This commit add support for the -st flag in the embedding model
conversion script. This will enable models to be converted using
sentence transformers dense layers.
diff --git a/examples/model-conversion/Makefile b/examples/model-conversion/Makefile
@@ -116,20 +116,39 @@ embedding-convert-model:
 	METADATA_OVERRIDE="$(METADATA_OVERRIDE)" \
 	./scripts/embedding/convert-model.sh
 
+embedding-convert-model-st:
+	$(call validate_embedding_model_path,embedding-convert-model-st)
+	@MODEL_NAME="$(MODEL_NAME)" OUTTYPE="$(OUTTYPE)" MODEL_PATH="$(EMBEDDING_MODEL_PATH)" \
+	METADATA_OVERRIDE="$(METADATA_OVERRIDE)" \
+	./scripts/embedding/convert-model.sh -st
+
 embedding-run-original-model:
 	$(call validate_embedding_model_path,embedding-run-original-model)

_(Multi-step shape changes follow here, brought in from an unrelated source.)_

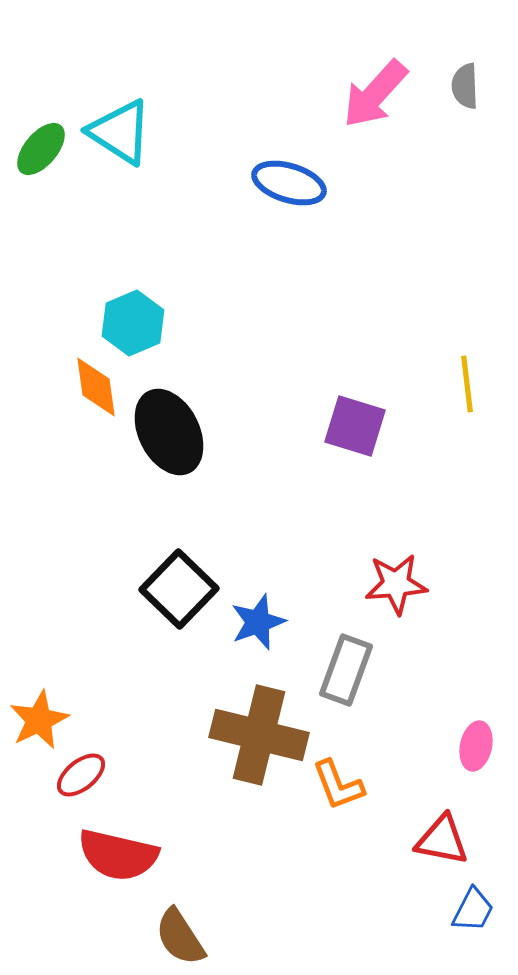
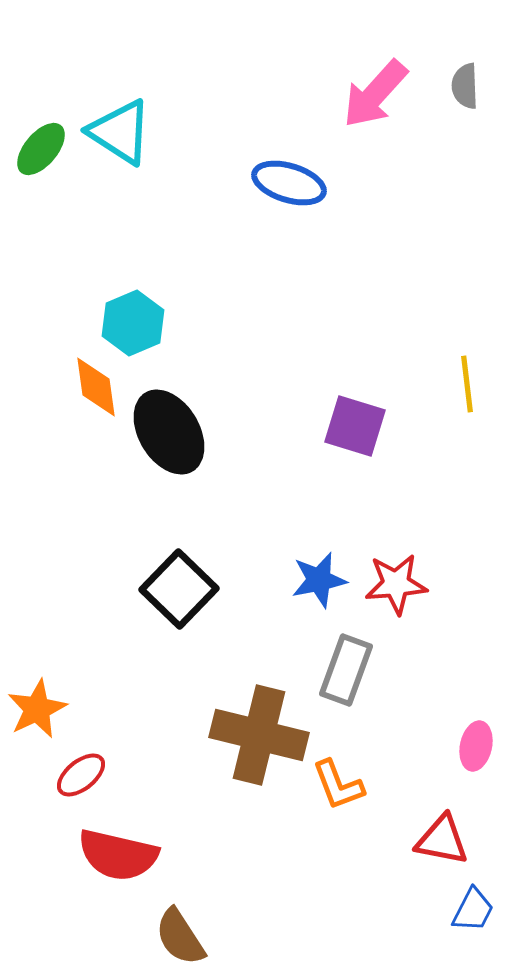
black ellipse: rotated 4 degrees counterclockwise
blue star: moved 61 px right, 42 px up; rotated 8 degrees clockwise
orange star: moved 2 px left, 11 px up
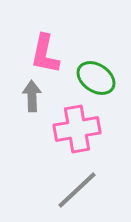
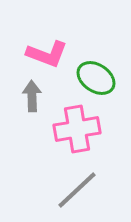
pink L-shape: moved 2 px right; rotated 81 degrees counterclockwise
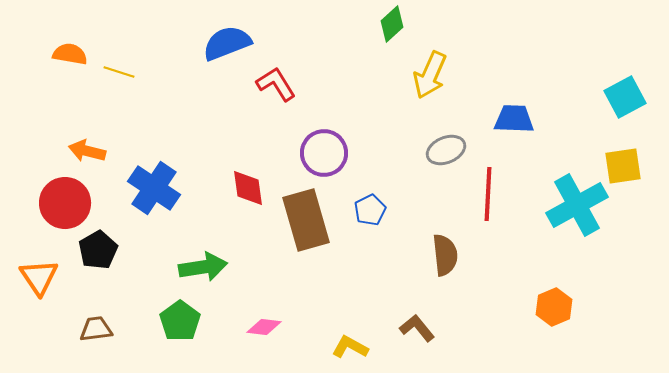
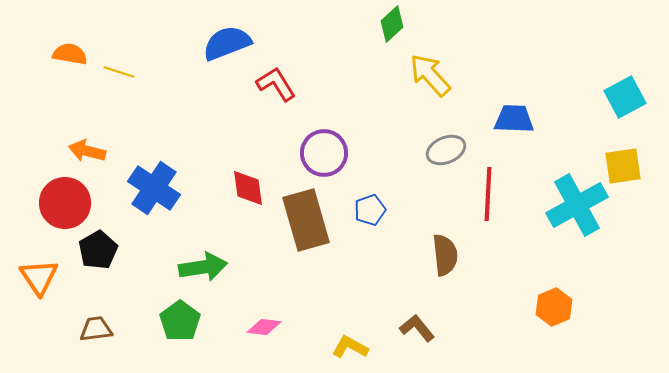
yellow arrow: rotated 114 degrees clockwise
blue pentagon: rotated 8 degrees clockwise
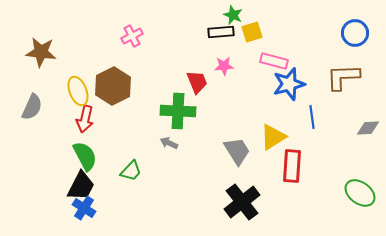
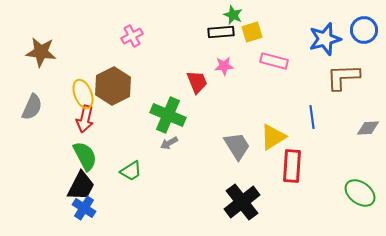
blue circle: moved 9 px right, 3 px up
blue star: moved 36 px right, 45 px up
yellow ellipse: moved 5 px right, 3 px down
green cross: moved 10 px left, 4 px down; rotated 20 degrees clockwise
gray arrow: rotated 54 degrees counterclockwise
gray trapezoid: moved 5 px up
green trapezoid: rotated 15 degrees clockwise
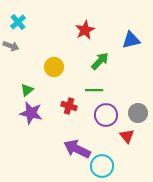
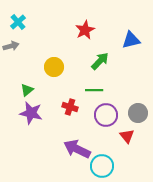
gray arrow: rotated 35 degrees counterclockwise
red cross: moved 1 px right, 1 px down
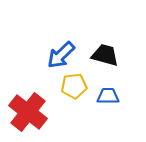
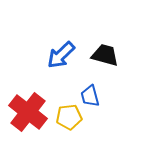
yellow pentagon: moved 5 px left, 31 px down
blue trapezoid: moved 18 px left; rotated 105 degrees counterclockwise
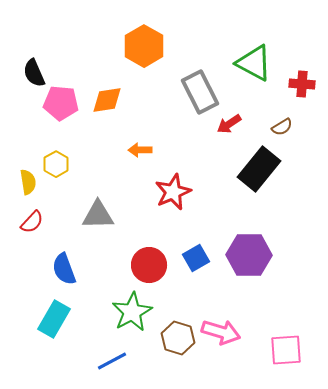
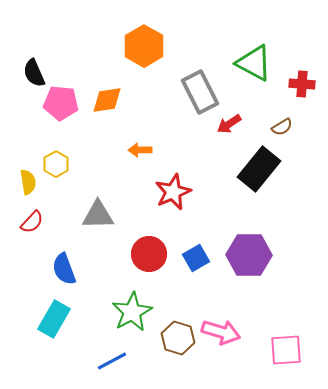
red circle: moved 11 px up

 	@EMBEDDING_MODEL_PATH="$(EMBEDDING_MODEL_PATH)" \
+	USE_SENTENCE_TRANSFORMERS="$(USE_SENTENCE_TRANSFORMERS)" \
 	./scripts/embedding/run-original-model.py \
-	$(if $(PROMPTS_FILE),--prompts-file "$(PROMPTS_FILE)")
+	$(if $(PROMPTS_FILE),--prompts-file "$(PROMPTS_FILE)") \
+	$(if $(USE_SENTENCE_TRANSFORMERS),--use-sentence-transformers)
+
+embedding-run-original-model-st: USE_SENTENCE_TRANSFORMERS=1
+embedding-run-original-model-st: embedding-run-original-model
 
 embedding-run-converted-model:
 	@./scripts/embedding/run-converted-model.sh $(CONVERTED_EMBEDDING_MODEL) \
-	$(if $(PROMPTS_FILE),--prompts-file "$(PROMPTS_FILE)")
+	$(if $(PROMPTS_FILE),--prompts-file "$(PROMPTS_FILE)") \
+	$(if $(USE_POOLING),--pooling)
+
+embedding-run-converted-model-st: USE_POOLING=1
+embedding-run-converted-model-st: embedding-run-converted-model
 
 embedding-verify-logits: embedding-run-original-model embedding-run-converted-model
 	@./scripts/embedding/compare-embeddings-logits.sh \
 	$(if $(PROMPTS_FILE),--prompts-file "$(PROMPTS_FILE)")
 
+embedding-verify-logits-st: embedding-run-original-model-st embedding-run-converted-model-st
+	@./scripts/embedding/compare-embeddings-logits.sh \
+	$(if $(PROMPTS_FILE),--prompts-file "$(PROMPTS_FILE)")
+
 embedding-inspect-original-model:
 	$(call validate_embedding_model_path,embedding-inspect-original-model)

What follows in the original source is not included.